If workers taking vacations are almost twice as likely to be promoted, why aren’t you packing your bags yet? Sure, showing dedication to your company is important, but so is showing a dedication to your own health and happiness. And in fact, every attribute of a good worker that leads to a promotion can be achieved by taking a vacation.
Be a Go-Getter
Employers want employees who can get things done accurately and in a timely manner. Working non-stop will not increase your productivity. Burnout from overwork leads to apathy for your work, disassociation from the company, and increased absenteeism. A restful vacation will help avoid burnout and productivity will increase when you return. When deciding who to promote, your bosses will be looking at the quality and volume of your work, not how many vacation days you took. And if they do look at vacation days, they will be pleasantly surprised to see that you can do as much or more than other employees who haven’t taken a break. This speaks highly to your productivity.
Have a Positive Attitude
Employers want managers and bosses with positive attitudes. It won’t get you promoted if you’re moping around the office all day complaining about the hard work you’re putting in. Work isn’t just about completing your own tasks; it is also about inspiring others. Positivity is a much better inspiration and motivator than unhappiness. When workers get burnt out, their attitudes will change and they may exhibit signs of depression, indifference, or even aggression. Vacations are a time to recharge and fill up your happiness bank so you can sustain your positive attitude when you return.
Be a Team Player
Workers have been taking fewer and fewer vacation days in the past decade and one contributing factor is workplace guilt. If part of the reason you don’t want to leave is that you have too much work and don’t want to saddle your coworkers with it, great! As a good leader, you need to show collaboration and delegation. Arranging for your coworkers to fill in the gaps while you’re gone also shows a level of trust in your fellow employees which increases your bond with the team. On the flip side, if your coworkers can’t handle your work during your vacation, it could just show upper management how indispensable you really are.

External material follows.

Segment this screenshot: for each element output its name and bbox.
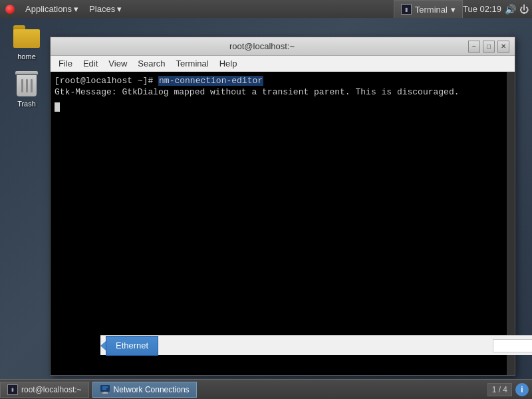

Exhibit Emotional Intelligence
Emotional intelligence in the business world is characterized by an ability to stay calm under pressure, to empathize with others, to make thoughtful decisions, and to listen more than you talk. These are all skills you can learn or enhance with a well-planned vacation. Dealing with the last-minute changes and obstacles of traveling can teach you to keep a cool head under pressure. Travel also connects you to others on a deeper level and allows you to absorb and appreciate what’s around you. Showing management that you are worldly and value self-betterment can put you ahead of the pack for the next promotion.
Have “Soft” Skills
The specific skills necessary to complete your job are often learned through on-the-job training or prior education and certification classes. Soft skills, on the other hand, are things like communication, negotiation, and other interpersonal skills. Traveling to countries that speak a foreign language enhances your ability to communicate effectively and creatively. The more and diverse people you meet and interact with, the more likely you are to be a good listener, pick up on social cues, and avoid or resolve conflicts. These “people skills” can’t be taught or measured, but management will take notice of them the next time they’re looking to promote someone.
Aim for Personal Growth
Employers aren’t going to promote someone who shows no aspirations of leadership or a higher position. By growing on a personal level, you are showing that you have goals and aspirations beyond your current position and can adapt, change, and put in the hard work to become a leader. Traveling expands your worldview and increases problem-solving abilities. It can also shine a light on your benefits and your flaws, allowing you to grow what is good and fix what is not.

In a culture that values hard work and dedication, it may be difficult to see how taking a vacation can lead to a promotion, but the statistics don’t lie. Don’t let work get in the way of your future career success. Taking a vacation can highlight your productivity, help develop soft skills and emotional intelligence, and result in personal growth–all of which can lead to a promotion.